Lastly, if Pop is about the Now, Foulkes is a partisan of the Then. Although innovative and daring as an artist, he is more likely to celebrate the past, and to lament the loss of the old ways of doing things. This is especially evident in his elegies for lost Los Angeles, which he has decried in paintings such as The Rape of the Angels (1991) and songs (“Old L.A.”). (As a musician, Foulkes favors old-timey, vaudevillian styles for his one-man-band performances; he’s as distinctive a musician as he is a visual artist.)

Lately there’s been a wave of artworld nostalgia for L.A. in the 1960s, from the posthumous Dennis Hopper show at LA MOCA to a trio of New York gallery shows celebrating the impact of surfing subculture on visual art. Although Foulkes was very much part of the ’60s L.A. scene, it’s hard to see his work being successfully appropriated for such projects: he is at once too apocalyptic (his presence was key in “Helter Skelter,” the 1992 show of dark L.A. art) and too invested in a deeply pessimistic view of history; his protagonists are usually victims of forces they are incapable of understanding. One line in “Old L.A.” encapsulates the sense of befuddlement and loss that pervades so many of his paintings: “I guess I’ll never know why the good times had to go.”

4 Responses to Foulkes

  1. Jim Waid says:

    Wonderful to see someone pay attention to Foulkes. I saw his work (the repeated mountains) in the 60’s when I was an undergraduate and was knocked—even did some Foulkes influenced pieces for a short time. Later I lost track as he was ignored by the art world, with a piece only surfacing every once in a while. Then a few years ago saw a show in NY at at Chelsea gallery—paintings, video of him playing his music, etc. Didn’t always understand what was going on—weird, sorta irritating, but truly original. It got under my skin staying with me more than most. The mark of important work being done. Thanks for bringing some attention to a much neglected artist.
    Also, good to see you pick out Spoerri, Biala, and Sugarman.

  2. Mark Greenwold says:

    Dear Raphael,
    Just came upon your astonishing Silo site. Great to see both Adami & Llyn Foulkes discussed. I’ve always loved Adami’s work & while not exactly mystified by how little interest he’s had in the states, I’ve always thought he’s should be much better known. I taught briefly with Foulkes at UCLA in the early seventies. Kitaj was there too. Foulkes never spoke. He was making those early photo-realist mountain paintings at the time that had very little interest for me. Who knew he was to go on to make these amazing constructed painting/objects that took him almost as long to make as a Myron Stout.
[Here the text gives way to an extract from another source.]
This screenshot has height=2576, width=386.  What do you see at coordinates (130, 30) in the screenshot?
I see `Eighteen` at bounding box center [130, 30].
  3. I am delighted that you are covering Llynn Foulke’s work. “The Last Frontier” is a particularly rich piece materially in a way that is not immediately evident in a reproduction.

    New work will be on view at Kent Fine Art (210 Eleventh Avenue) opening tonight, October 27th, 2011.

  4. Dave Kearns says:

    Really nice appreciation of Foulkes’ myriad complexity. I was banned from a “popular” NY art blog for mounting a spirited challenge to a very dismissive and simplistic review of his New Mu retro a couple years back. Thank you much.